Вспомним о дочери, стрик снова тихо заплакал. А Федор повернулся к сидевшему рядом Урбалу.
– Мы пойдем по дороге рядом с телегой, на которой поедет семья старика. Так безопаснее, меньше внимания привлечем. Три наших солдата переоденутся крестьянами и погонят стадо вдоль дороги. А ты, Урбал, с оставшимися будешь двигаться следом, по холмам и оврагам, понесешь оружие с одеждой. В телеге все это везти нельзя. Мы возьмем оружие римлян. Если старик верно оценил расстояние, и нам не попадется по пути отряд легионеров, мы доберемся до развилки дорог еще до наступления темноты. Оттуда начинается подъем в горы.
– А если нарвемся на римлян? – поинтересовался финикиец.
– Попробую с ними договориться, – ответил Федор. – А если не выйдет, то ты либо спасешь нас, либо успеешь уйти.

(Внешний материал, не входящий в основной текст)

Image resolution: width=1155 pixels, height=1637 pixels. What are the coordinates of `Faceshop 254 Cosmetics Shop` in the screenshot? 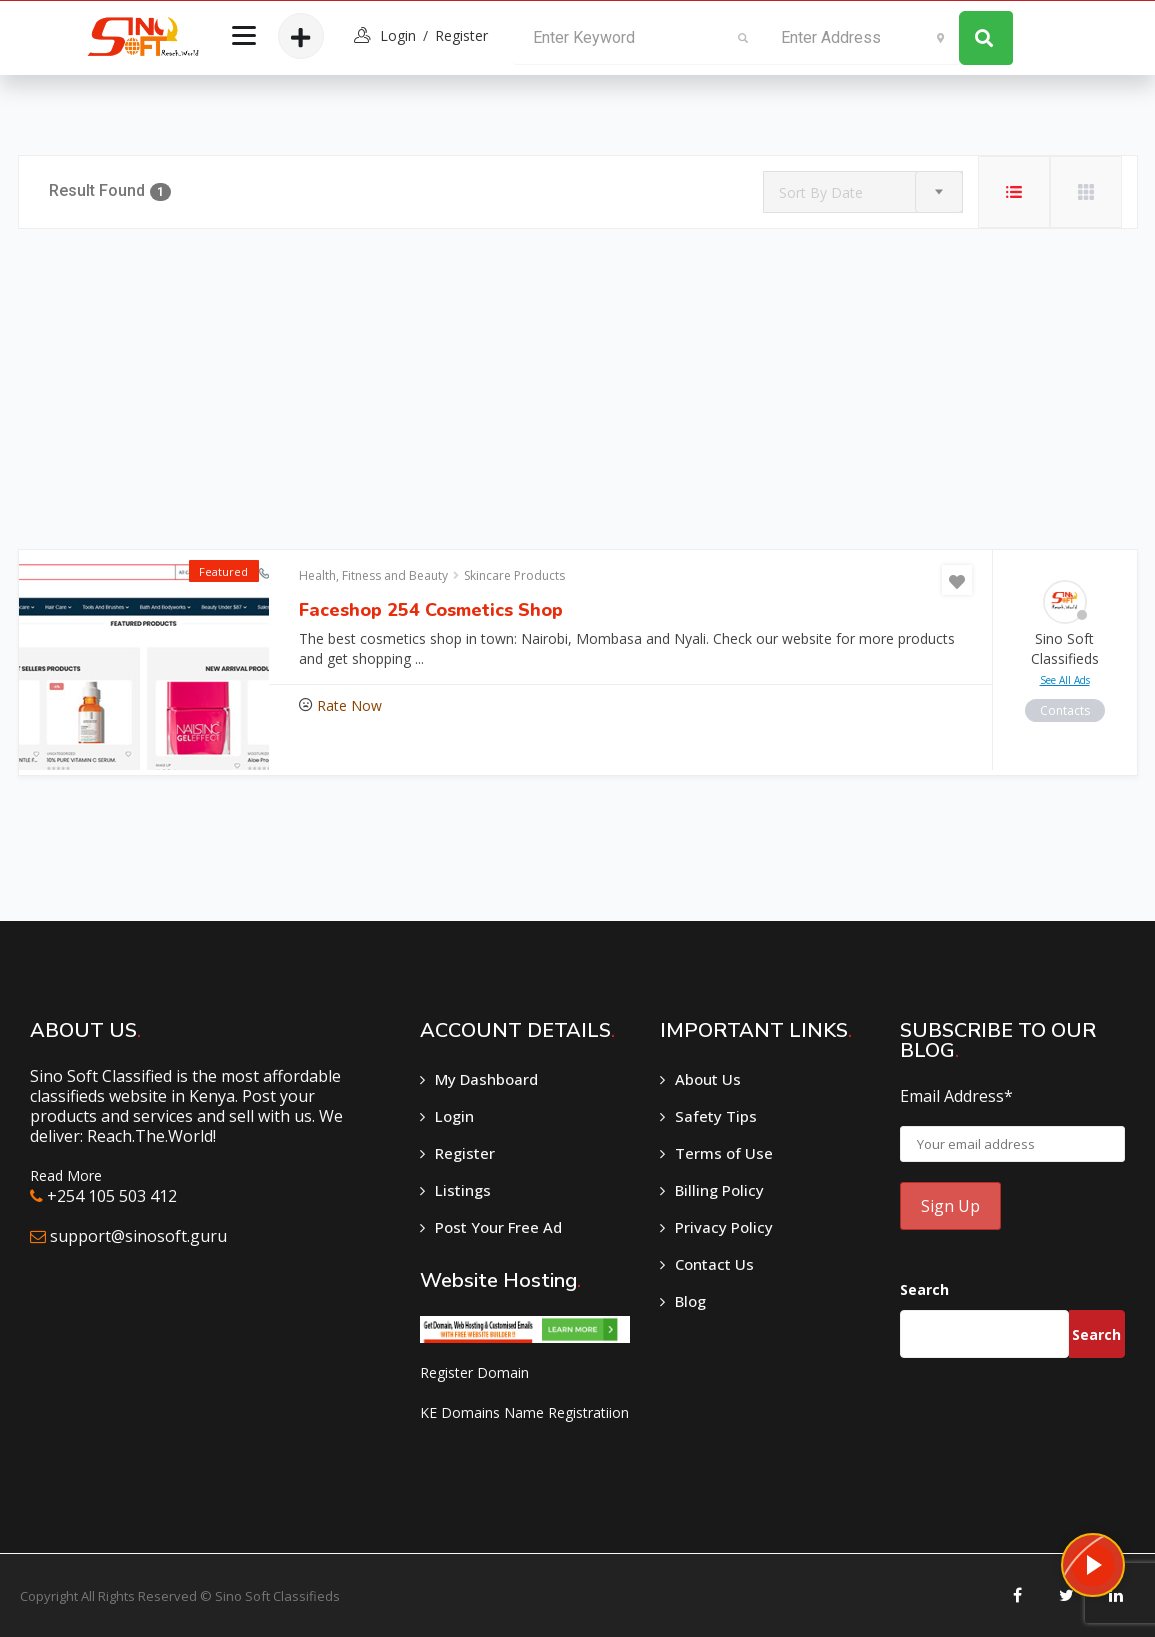 It's located at (431, 610).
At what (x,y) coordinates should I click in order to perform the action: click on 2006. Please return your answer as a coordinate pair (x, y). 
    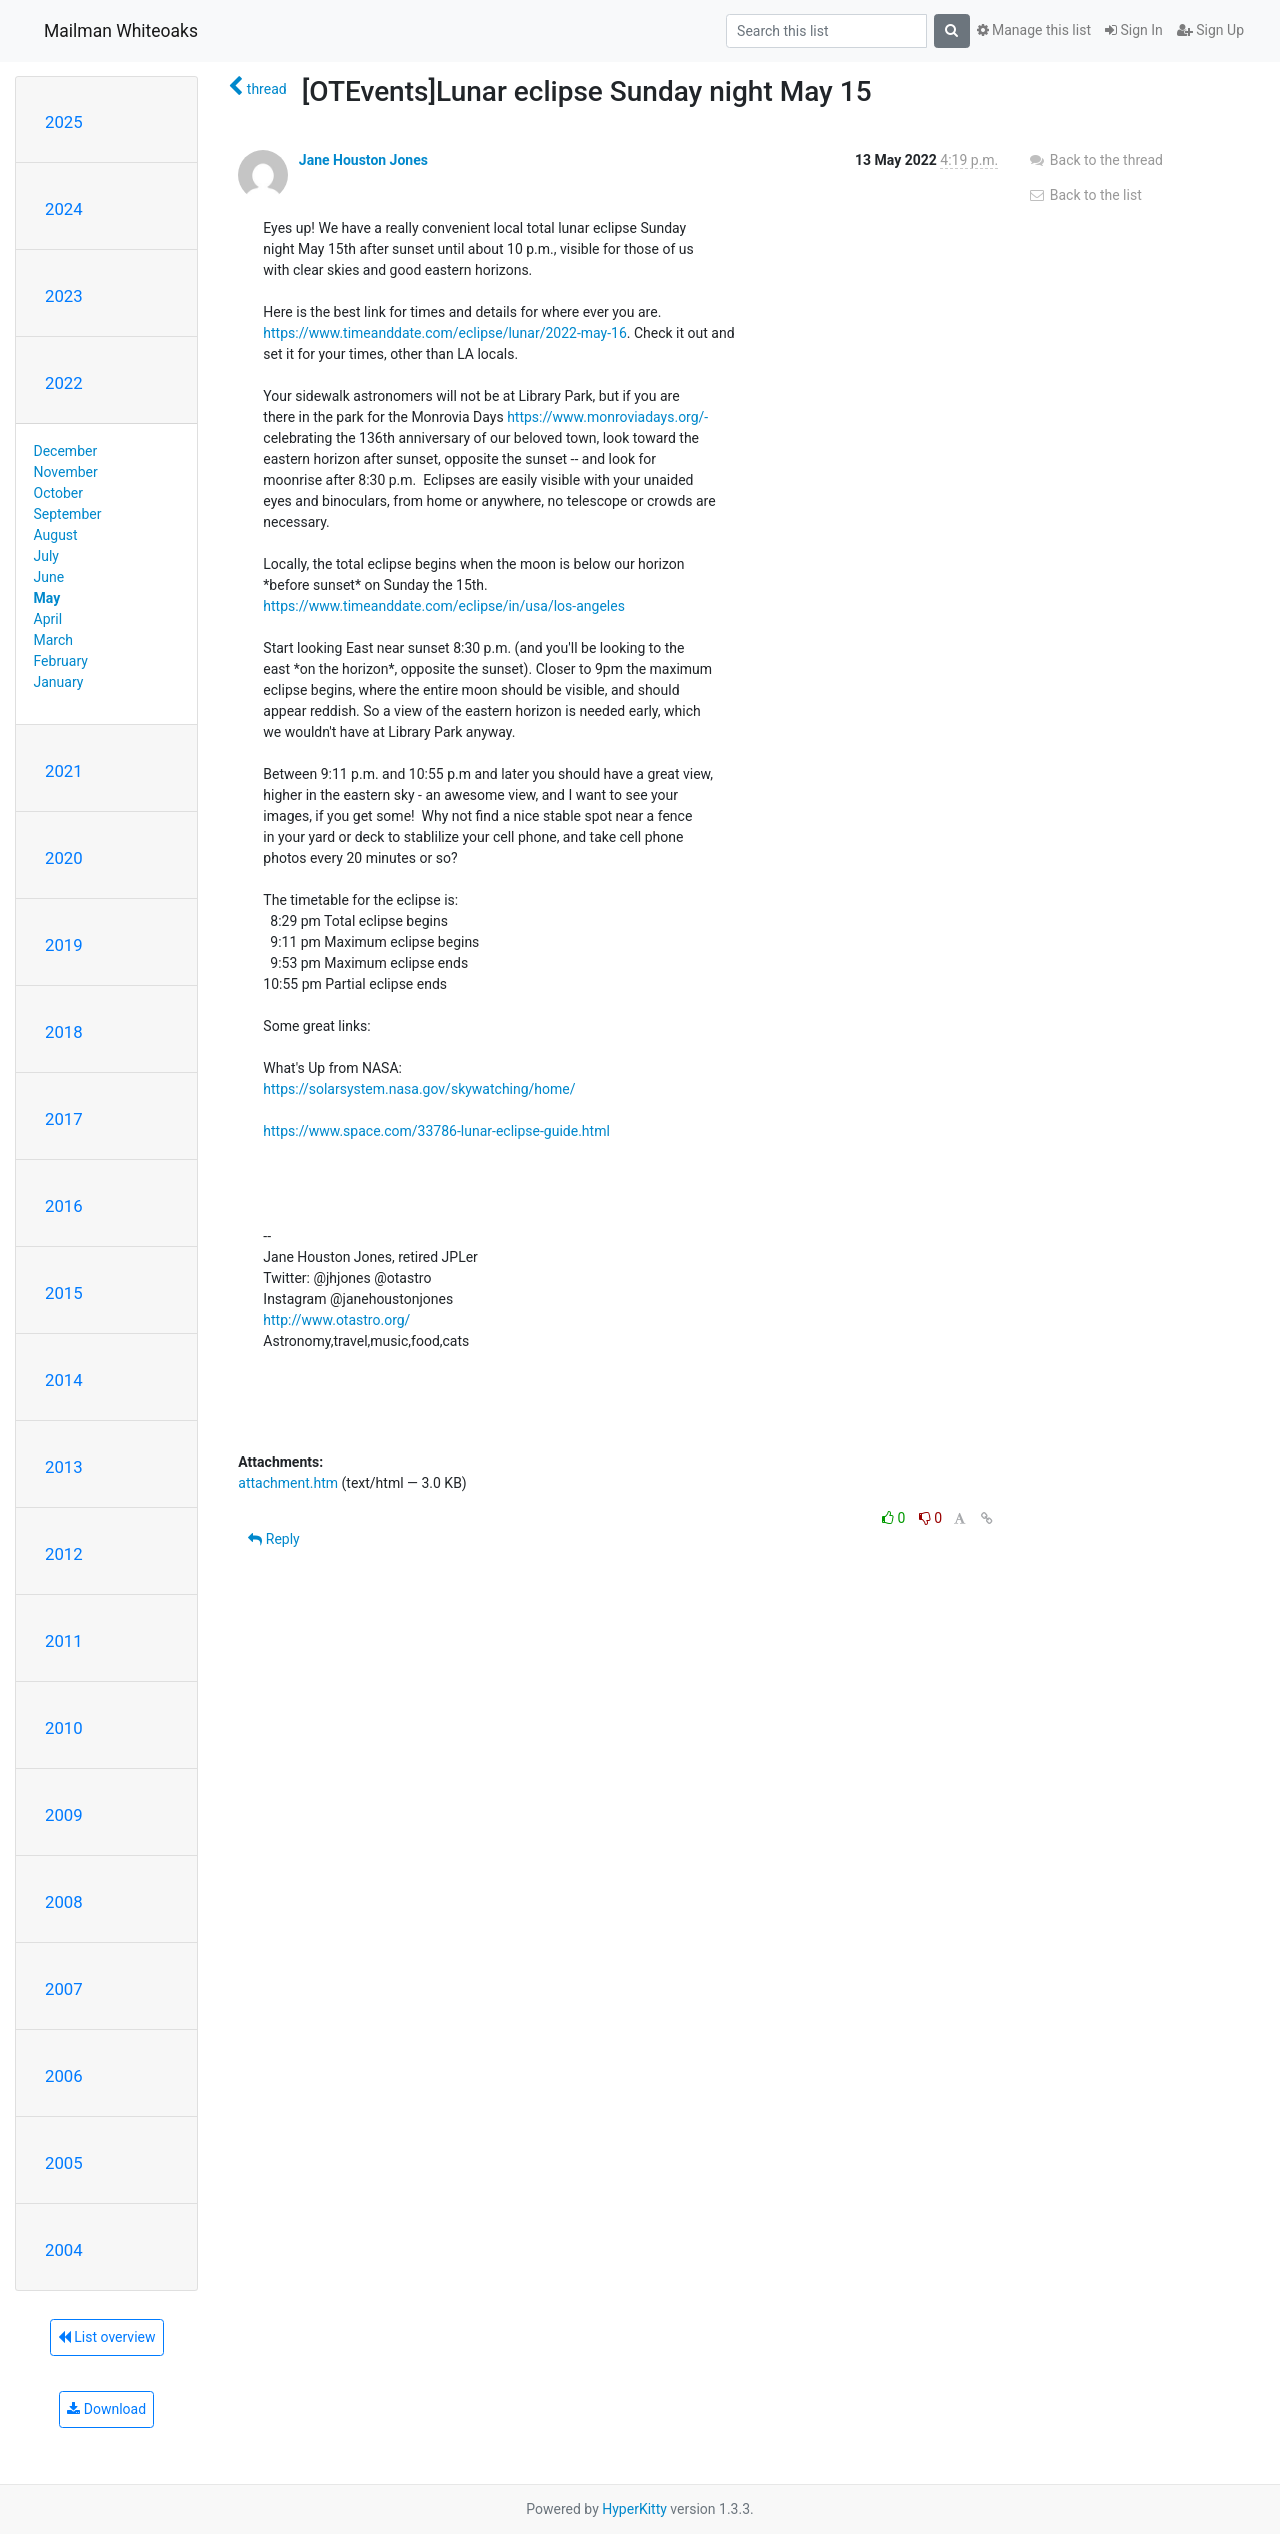     Looking at the image, I should click on (64, 2076). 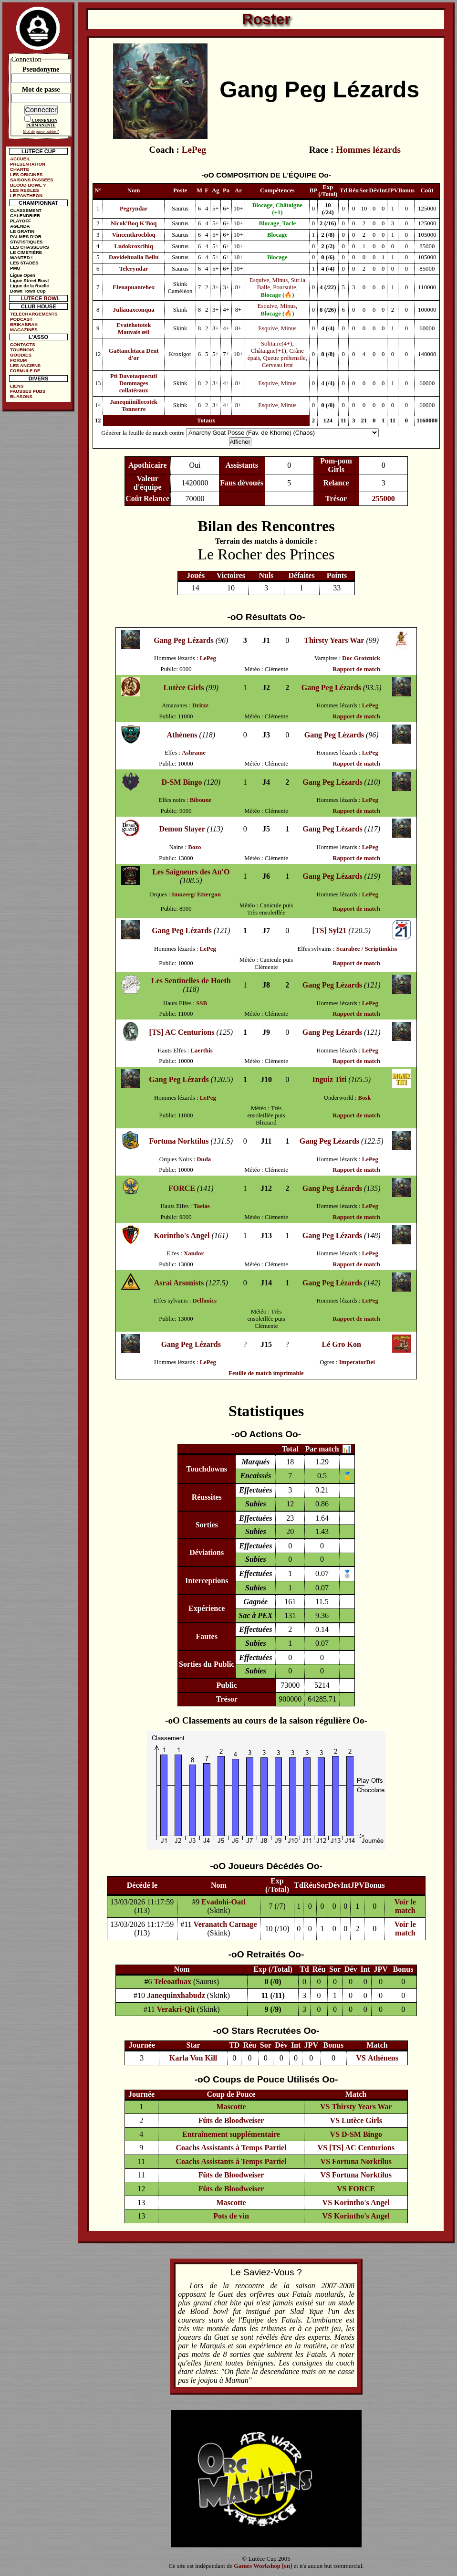 The width and height of the screenshot is (457, 2576). Describe the element at coordinates (184, 687) in the screenshot. I see `Lutèce Girls` at that location. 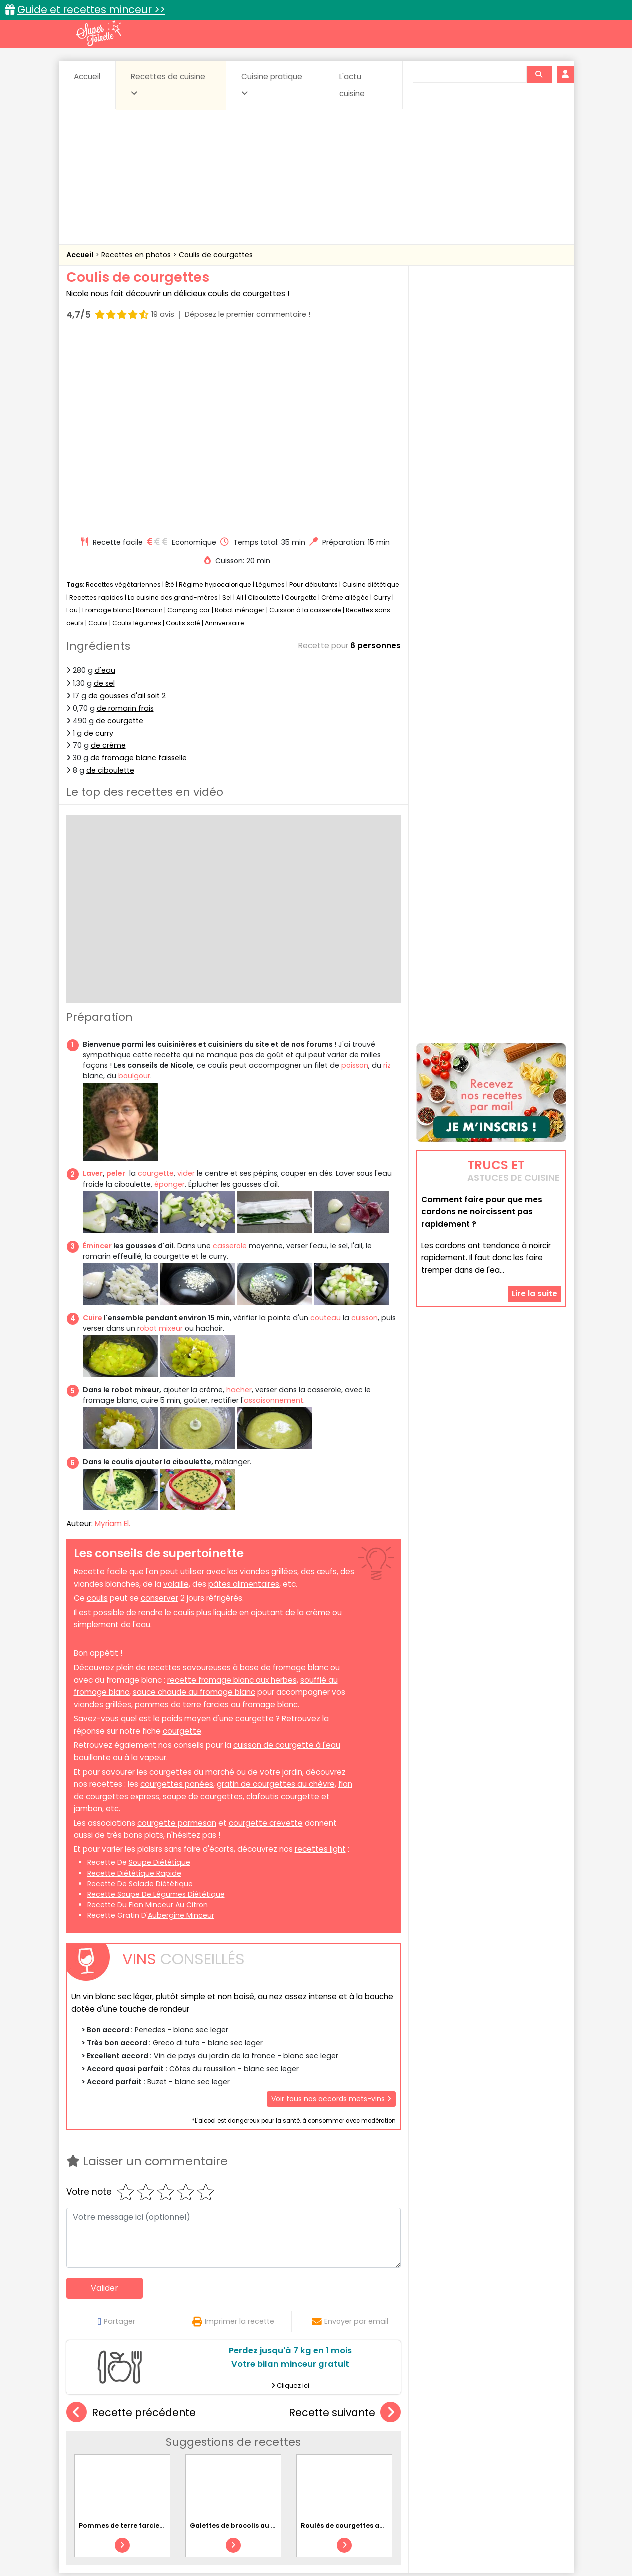 Image resolution: width=632 pixels, height=2576 pixels. Describe the element at coordinates (117, 2537) in the screenshot. I see `Annonceurs et publicité` at that location.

– К чему эти сложности? – удивился Урбал. – Пошли все вместе.
– Хочу проверить, сойду ли я за римлянина при встрече с легионерами, – ухмыльнулся Федор. – В дальнейшем может пригодиться. Да и холмы кругом почти без леса, большой отряд будет заметен. Поэтому на день разделимся. А заодно надо проводить старика с семьей до безопасного места. Он, похоже, хочет идти туда же, куда и мы. Заодно послужит проводником.